From the entries that follow, extract each line holding the string "فیبر".

(Saved entries)
┌──

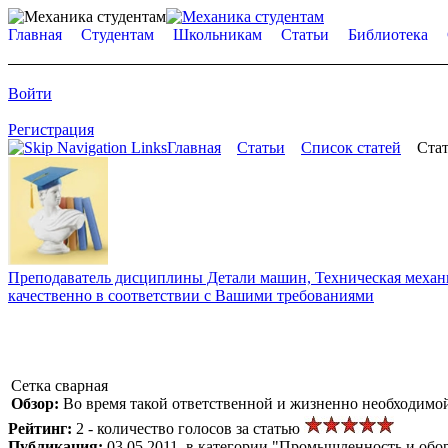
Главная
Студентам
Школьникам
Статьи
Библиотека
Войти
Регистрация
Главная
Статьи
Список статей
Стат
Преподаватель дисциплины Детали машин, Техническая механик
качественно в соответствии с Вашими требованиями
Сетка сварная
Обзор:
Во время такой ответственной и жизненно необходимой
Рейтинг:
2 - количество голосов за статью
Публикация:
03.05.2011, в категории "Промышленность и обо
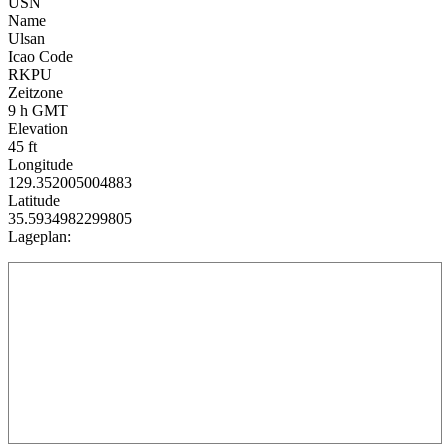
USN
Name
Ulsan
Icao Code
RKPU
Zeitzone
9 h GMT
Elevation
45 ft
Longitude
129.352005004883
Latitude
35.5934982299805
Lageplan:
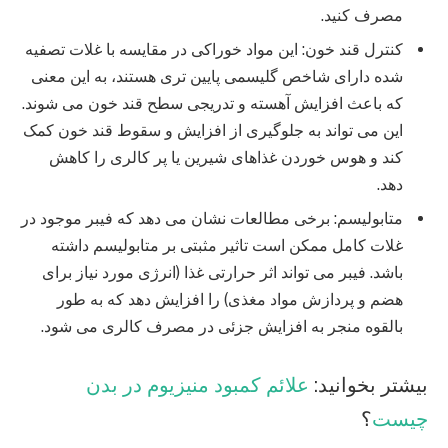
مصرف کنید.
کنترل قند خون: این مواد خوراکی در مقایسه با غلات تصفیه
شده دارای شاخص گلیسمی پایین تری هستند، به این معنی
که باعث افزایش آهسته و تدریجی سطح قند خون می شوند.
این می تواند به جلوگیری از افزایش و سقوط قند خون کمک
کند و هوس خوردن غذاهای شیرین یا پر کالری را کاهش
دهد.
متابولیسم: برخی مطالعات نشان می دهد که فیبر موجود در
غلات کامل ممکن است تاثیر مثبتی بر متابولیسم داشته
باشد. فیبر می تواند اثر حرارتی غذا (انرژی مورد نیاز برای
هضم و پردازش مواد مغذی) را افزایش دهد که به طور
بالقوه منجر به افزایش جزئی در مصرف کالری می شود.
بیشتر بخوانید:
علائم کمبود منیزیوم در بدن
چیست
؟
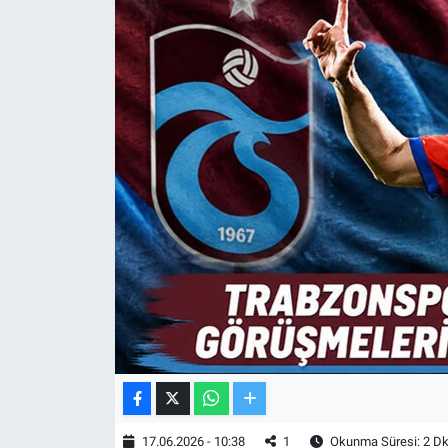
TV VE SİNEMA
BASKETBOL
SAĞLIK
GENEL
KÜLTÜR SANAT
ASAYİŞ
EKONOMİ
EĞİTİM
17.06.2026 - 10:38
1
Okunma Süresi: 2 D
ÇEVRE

└──

## ANSWER TO THE PROBLEM:
متابولیسم: برخی مطالعات نشان می دهد که فیبر موجود در
باشد. فیبر می تواند اثر حرارتی غذا (انرژی مورد نیاز برای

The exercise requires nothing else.